An infrastructure revolving loan fund would help bridge initial financing gaps so that these housing projects on the cusp of being feasible could move forward. As projects are completed and homes sold, some of that revenue would go to pay back the loan and then could be used for the next project. The program could be applicable across the region or based on how municipalities help to initially fund the loan pool. Loans would be issued at low-interest rates with repayment of principal plus interest being made over a specified period.
Residential TIF Toolkit
Since 2019, the State of Indiana has allowed Tax Increment Financing (TIF) districts to be established specifically for the purpose of facilitating housing growth in counties with a population of fewer than 100,000 people; all of the IND15RPC region counties are substantially below this threshold. TIF districts are typically used to fund infrastructure to promote development that would not occur were it not for the infrastructure financed by the TIF revenues. TIF districts can be created by a county, city, or town, but only after they have established a redevelopment commission. Additionally, residential TIF districts require that the number of new houses constructed in the jurisdiction in the last three years represents no more than one percent of the total number of singlefamily houses in the jurisdiction. They also require approval by the applicable school corporation board.

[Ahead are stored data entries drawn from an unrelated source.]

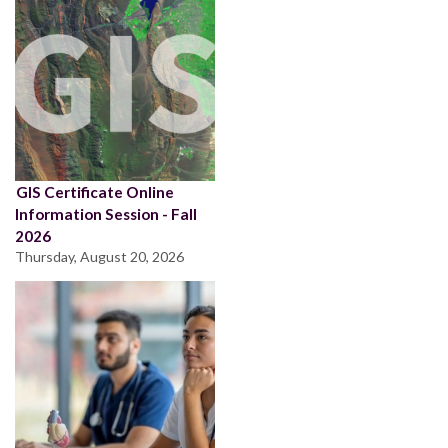
GIS Certificate Online
Information Session - Fall
2026
Thursday, August 20, 2026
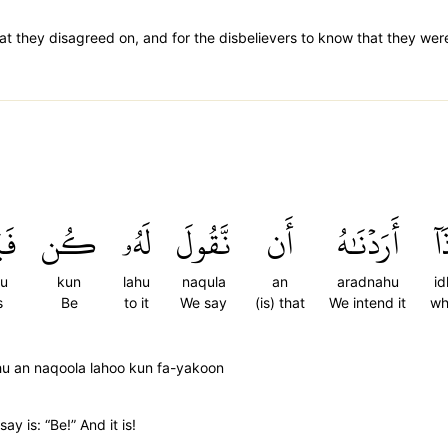
at they disagreed on, and for the disbelievers to know that they were 
نُ
كُن
لَهُۥ
نَّقُولَ
أَن
أَرَدۡنَٰهُ
إِذ
nu
kun
lahu
naqula
an
aradnahu
id
s
Be
to it
We say
(is) that
We intend it
wh
hu an naqoola lahoo kun fa-yakoon
ay is: “Be!” And it is!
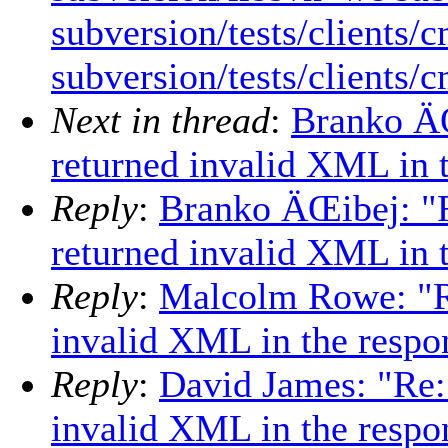
subversion/tests/clients/
subversion/tests/clients/
Next in thread
:
Branko Ä
returned invalid XML in 
Reply
:
Branko ÄŒibej: "
returned invalid XML in 
Reply
:
Malcolm Rowe: "R
invalid XML in the resp
Reply
:
David James: "Re:
invalid XML in the resp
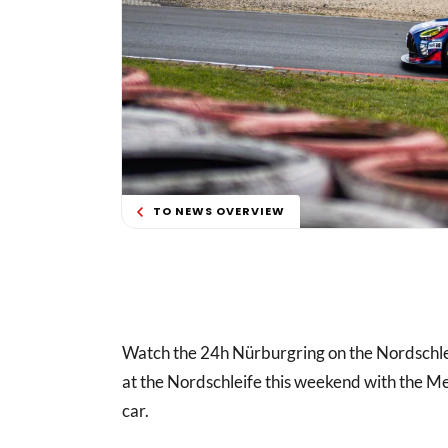
TO NEWS OVERVIEW
Watch the 24h Nürburgring on the Nordschl
at the Nordschleife this weekend with the
car.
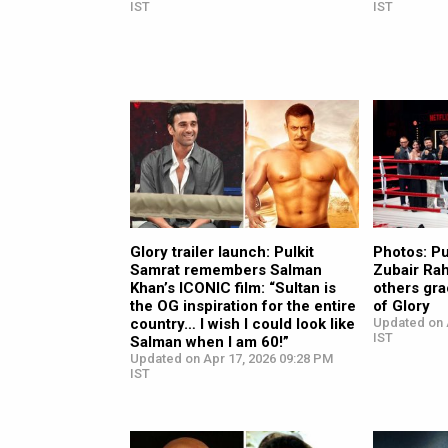
IST
IST
Glory trailer launch: Pulkit
Photos: Pu
Samrat remembers Salman
Zubair Ra
Khan’s ICONIC film: “Sultan is
others gra
the OG inspiration for the entire
of Glory
country… I wish I could look like
Updated on 
IST
Salman when I am 60!”
Updated on Apr 17, 2026 09:28 PM
IST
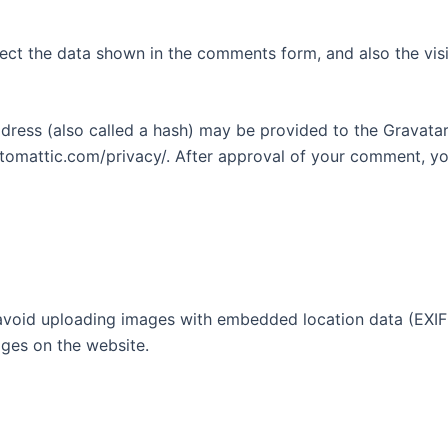
ect the data shown in the comments form, and also the visi
ess (also called a hash) may be provided to the Gravatar s
utomattic.com/privacy/. After approval of your comment, your
avoid uploading images with embedded location data (EXIF 
ges on the website.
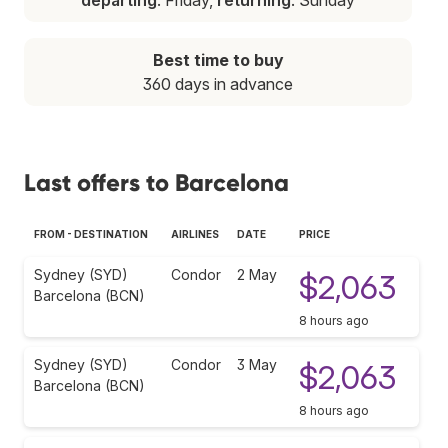
Best time to buy
360 days in advance
Last offers to Barcelona
FROM - DESTINATION
AIRLINES
DATE
PRICE
Sydney (SYD)
Condor
2 May
$2,063
Barcelona (BCN)
8 hours ago
Sydney (SYD)
Condor
3 May
$2,063
Barcelona (BCN)
8 hours ago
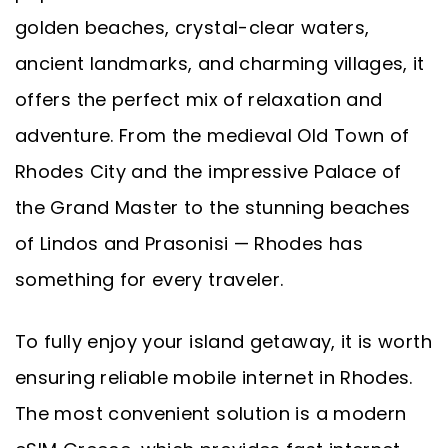
golden beaches, crystal-clear waters,
ancient landmarks, and charming villages, it
offers the perfect mix of relaxation and
adventure. From the medieval Old Town of
Rhodes City and the impressive Palace of
the Grand Master to the stunning beaches
of Lindos and Prasonisi — Rhodes has
something for every traveler.
To fully enjoy your island getaway, it is worth
ensuring reliable mobile internet in Rhodes.
The most convenient solution is a modern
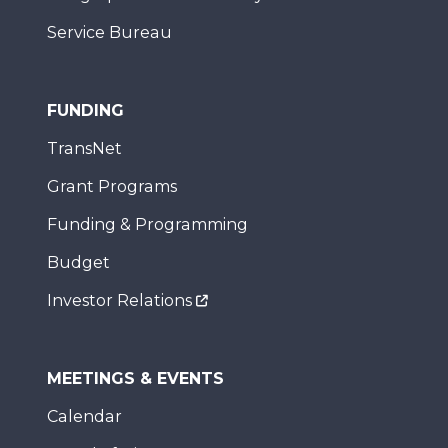
Service Bureau
FUNDING
TransNet
Grant Programs
Funding & Programming
Budget
Investor Relations
MEETINGS & EVENTS
Calendar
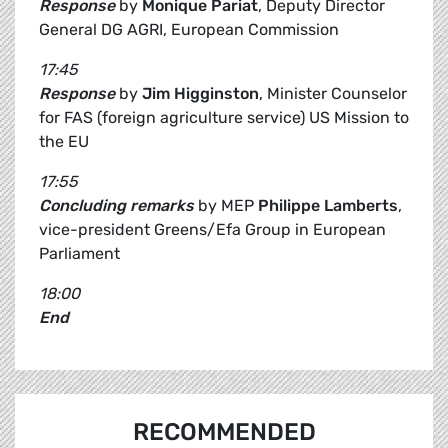
Response
by
Monique Pariat
, Deputy Director
General DG AGRI, European Commission
17:45
Response
by
Jim Higginston
, Minister Counselor
for FAS (foreign agriculture service) US Mission to
the EU
17:55
Concluding remarks
by MEP
Philippe Lamberts
,
vice-president Greens/Efa Group in European
Parliament
18:00
End
RECOMMENDED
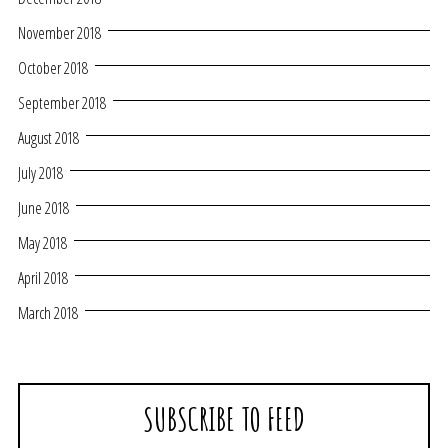
November 2018
October 2018
September 2018
August 2018
July 2018
June 2018
May 2018
April 2018
March 2018
SUBSCRIBE TO FEED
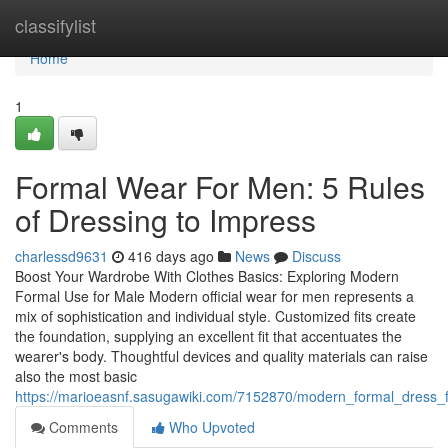
Home
classifylist
Home
1
Formal Wear For Men: 5 Rules
of Dressing to Impress
charlessd9631
416 days ago
News
Discuss
Boost Your Wardrobe With Clothes Basics: Exploring Modern
Formal Use for Male Modern official wear for men represents a
mix of sophistication and individual style. Customized fits create
the foundation, supplying an excellent fit that accentuates the
wearer's body. Thoughtful devices and quality materials can raise
also the most basic
https://marioeasnf.sasugawiki.com/7152870/modern_formal_dress_
Comments
Who Upvoted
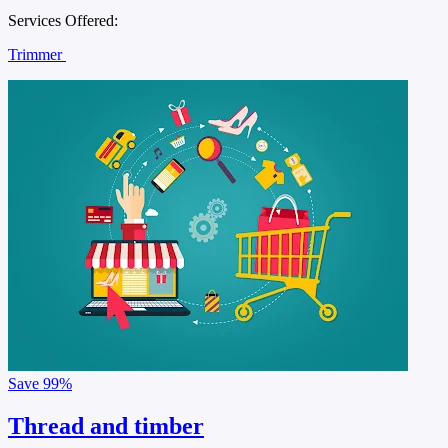
Services Offered:
Trimmer
Save
99%
Thread and timber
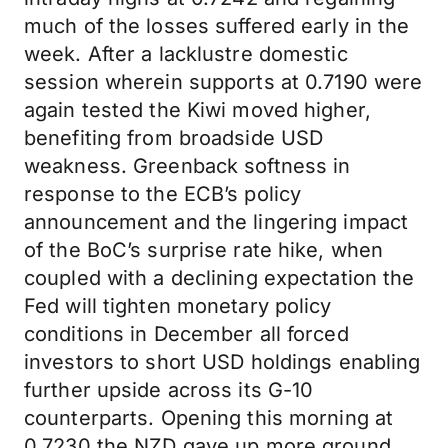
much of the losses suffered early in the
week. After a lacklustre domestic
session wherein supports at 0.7190 were
again tested the Kiwi moved higher,
benefiting from broadside USD
weakness. Greenback softness in
response to the ECB’s policy
announcement and the lingering impact
of the BoC’s surprise rate hike, when
coupled with a declining expectation the
Fed will tighten monetary policy
conditions in December all forced
investors to short USD holdings enabling
further upside across its G-10
counterparts. Opening this morning at
0.7230 the NZD gave up more ground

A residential TIF district could be incredibly helpful in attracting production home builders and realizing new subdivision construction. There are upfront costs for the municipality to legally establish a TIF district. By creating a series of legal templates and a detailed “how-to” guide for municipal leaders, this potential cost barrier to TIF creation can be significantly lowered.
Objective Priority Actions
1. Host an industry roundtable with builders and developers currently operating in the region to better understand their project requirements and common impediments.
A. Attract land developers and production home builders to the region to help increase housing choices and values.
2. Market development opportunities to builders and developers operating in adjacent counties that have not yet entered the IND15RPC region market.
3. Utilize the programs and incentives recommended as part of other objectives to bridge financing gaps and make more new housing developments feasible across the region.
B. Create and provide initial funding for a revolving loan fund to help fill financing gaps associated with infrastructure development for new residential construction.
1. Determine county, city, and town financial resources that could be used to seed the loan program.
2. Partner with regional financial institutions to assist in the loan process.
3. Create a loan program committee to evaluate applications and award loans.
4. Market the program to land developers and residential builders within the IND15RPC region and beyond.
5. Evaluate loan program successes and amend eligibility requirements and awards as needed.